His life was over. Gazing out of the window at 36,000 feet at the steel grey expanse of water below him, Tony finally admitted what he’d known for a while now. It was done. Over. There was no going back from this point and anything he did now would be fruitless and pointless and a waste of time and breath.

Not that he wouldn’t give her his last breath. He’d give her anything. His life, if necessary. His soul.

She had that already though. She had a piece of him so big that he couldn’t imagine going on without her.

How had it come to this? How had he allowed it to happen? More to the point, how could he have done what he had? She was the most important thing in the world to him. He would give up anything, everything, should she just ask it.

Not that she would. He knew that, even if she hated him, and at this point in time, he wouldn’t blame her at all if she never spoke to him again; she would never ask him not to do what he did.

Please just save me from this darkness, he thought, his gaze turning inwards and not liking what he could see at all. Self loathing filled him.

“Mr Stark, we will be landing in twenty minutes.” The crisp, efficient voice of the pilot informed him.

Would she be waiting for him as usual, he wondered. Standing side by side with Hogan, next to the Daimler, Blackberry in hand, ready to inform him of all the things he needed to do…

Of course not. Hogan was dead, the Daimler a distant memory of shredded steel and glass. And Pepper?
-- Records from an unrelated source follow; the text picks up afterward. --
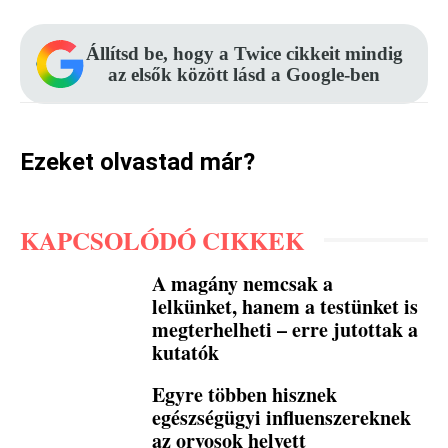
Állítsd be, hogy a Twice cikkeit mindig
az elsők között lásd a Google-ben
Ezeket olvastad már?
KAPCSOLÓDÓ CIKKEK
A magány nemcsak a
lelkünket, hanem a testünket is
megterhelheti – erre jutottak a
kutatók
Egyre többen hisznek
egészségügyi influenszereknek
az orvosok helyett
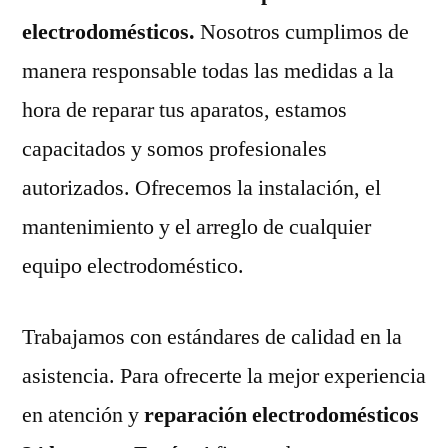
electrodomésticos.
Nosotros cumplimos de
manera responsable todas las medidas a la
hora de reparar tus aparatos, estamos
capacitados y somos profesionales
autorizados. Ofrecemos la instalación, el
mantenimiento y el arreglo de cualquier
equipo electrodoméstico.
Trabajamos con estándares de calidad en la
asistencia. Para ofrecerte la mejor experiencia
en atención y
reparación electrodomésticos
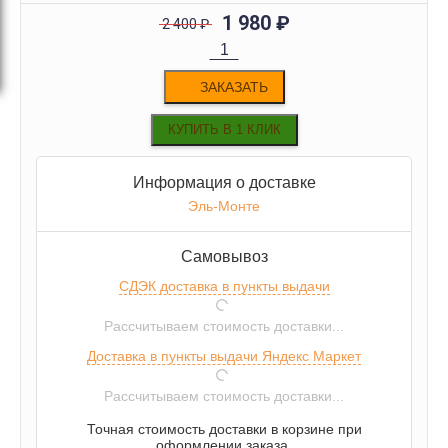
1 980
₽
2 400
₽
ЗАКАЗАТЬ
Информация о доставке
Эль-Монте
Самовывоз
СДЭК доставка в пункты выдачи
Рассчитываем стоимость доставки...
Доставка в пункты выдачи Яндекс Маркет
Рассчитываем стоимость доставки...
Точная стоимость доставки в корзине при
оформлении заказа.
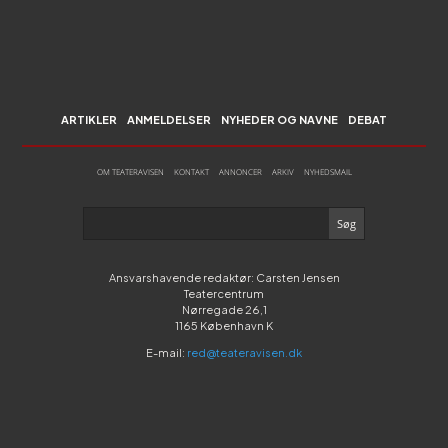
ARTIKLER
ANMELDELSER
NYHEDER OG NAVNE
DEBAT
OM TEATERAVISEN
KONTAKT
ANNONCER
ARKIV
NYHEDSMAIL
Ansvarshavende redaktør: Carsten Jensen
Teatercentrum
Nørregade 26,1
1165 København K
E-mail:
red@teateravisen.dk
If she could ever even bring herself to look at him again, he would be a lucky man.

The plane touched down so smoothly that the untouched Scotch in the crystal glass barely shimmered. He couldn’t bring himself to drink the stuff. The steward had poured it more out of habit than anything else.

Would there be a posse of press out there? He wished more than anything for Rhodey now. He could have pushed the intrusive hacks to one side.

Except Rhodey was in a coma on the other side of the world. Feeling the hollowness in the pit of his stomach threaten to envelope him entirely, Tony got to his feet. A quick glance out of the window, though, told him louder than words that something was wrong. The airfield was deserted.

Stepping out into the last golden flare of the setting sun, Tony looked around. The only sign of life was the small silver Audi sat next to the deserted hangar. Had she arranged for his car to be brought here for him?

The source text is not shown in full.